E foi assim que, numa entrevista em que se procurou fazer graça, acabei por ficar aquilo que se pode dizer, desta vez com toda s propriedade, um pouco ”sem graça".
7 comentários:
Gostei imenso do vídeo. Tenho saudades de ouvir as saídas cómicas do Jô. Realmente não reconheci aquela figura de velhinho "caquetico" do Almirante. Aí o Jô exagerou mas aos cómicos de gabarito até "desculpamos".
Muito obrigada pelo presente.
Como sei que aceita de bom grado um reparo a uma simples distracção, ali no início do 3º parágrafo será "intelectualmente".
Tenho todos os livros dele, acho eu.
Penso que fez muito bem em não alimentar o anedotário do pais que representava. Não esperava outra coisa. Por isso me
espantou quando há dias considerou excessiva a reação da embaixada da Federação Russa aos impropérios do abrunhosa. Se na altura da sua entrevista o Jô Soares tivesse enveredado por mandar f... o salazar, Portugal e os portugueses, como teria reagido o Embaixador de Portugal ?
MRocha
Nossa, ele faleceu??
Grande pessoa. Nunca o conheci sem ser pela TV. Mas me passava aquela impressão de grandiosidade, simplicidade e iluminação. Inteligencia. Bondade. Proporcionou-me, como comunicador, grandes momentos de talk show. Sei que teve um filho autista e da vida pessoal pouco mais. Nem preciso saber. Mas acho que conviver com essa realidade tem de tornar a pessoa mais humilde, mais pé-no-chão. O que nem sempre é fácil para pessoas que trabalham num meio com esta exposição pública global.
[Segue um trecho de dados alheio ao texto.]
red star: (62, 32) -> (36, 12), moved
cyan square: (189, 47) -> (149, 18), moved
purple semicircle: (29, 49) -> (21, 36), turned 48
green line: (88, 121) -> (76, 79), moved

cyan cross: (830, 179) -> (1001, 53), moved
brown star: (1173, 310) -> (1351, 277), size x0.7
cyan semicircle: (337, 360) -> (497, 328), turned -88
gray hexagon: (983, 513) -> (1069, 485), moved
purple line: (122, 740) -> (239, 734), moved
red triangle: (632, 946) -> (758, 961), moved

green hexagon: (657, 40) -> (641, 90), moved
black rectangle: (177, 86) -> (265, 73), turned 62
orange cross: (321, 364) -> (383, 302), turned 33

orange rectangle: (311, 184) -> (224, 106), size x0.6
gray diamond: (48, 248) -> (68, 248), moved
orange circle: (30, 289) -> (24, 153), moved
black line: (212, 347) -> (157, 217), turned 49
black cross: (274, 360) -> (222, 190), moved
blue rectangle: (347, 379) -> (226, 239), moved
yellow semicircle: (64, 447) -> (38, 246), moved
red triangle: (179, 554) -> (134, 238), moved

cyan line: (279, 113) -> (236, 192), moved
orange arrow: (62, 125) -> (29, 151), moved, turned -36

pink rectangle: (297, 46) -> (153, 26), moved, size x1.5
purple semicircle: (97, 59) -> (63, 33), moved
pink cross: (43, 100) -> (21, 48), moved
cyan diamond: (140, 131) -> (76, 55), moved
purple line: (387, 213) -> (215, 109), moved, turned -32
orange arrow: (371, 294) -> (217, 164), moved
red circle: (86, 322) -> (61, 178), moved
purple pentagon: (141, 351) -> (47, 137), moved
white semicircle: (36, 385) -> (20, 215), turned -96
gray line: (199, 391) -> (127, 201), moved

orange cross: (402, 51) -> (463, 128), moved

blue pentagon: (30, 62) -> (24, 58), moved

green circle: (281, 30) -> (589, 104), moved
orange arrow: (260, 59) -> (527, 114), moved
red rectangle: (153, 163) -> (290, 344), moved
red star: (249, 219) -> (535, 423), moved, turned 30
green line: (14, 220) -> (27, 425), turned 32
Adorava o Jo e vou continuar a adorar. Ele e Joan Rivers, Don Rickles: inteligência, ousadia, visão interior. Contribuiram melhor que muitos políticos para o melhoramento da sociedade através do humor e pelo verdadeiro sentido e importância da liberdade.
Respeito.
E o vídeo, senhor embaixador?
João Cabral: https://globoplay.globo.com/v/4405889/
Gostei de ver, senhor embaixador. Apenas um reparo: "algaraviada" nada tem que ver com o Algarve. Jô Soares, note-se, foi um crítico do AO90.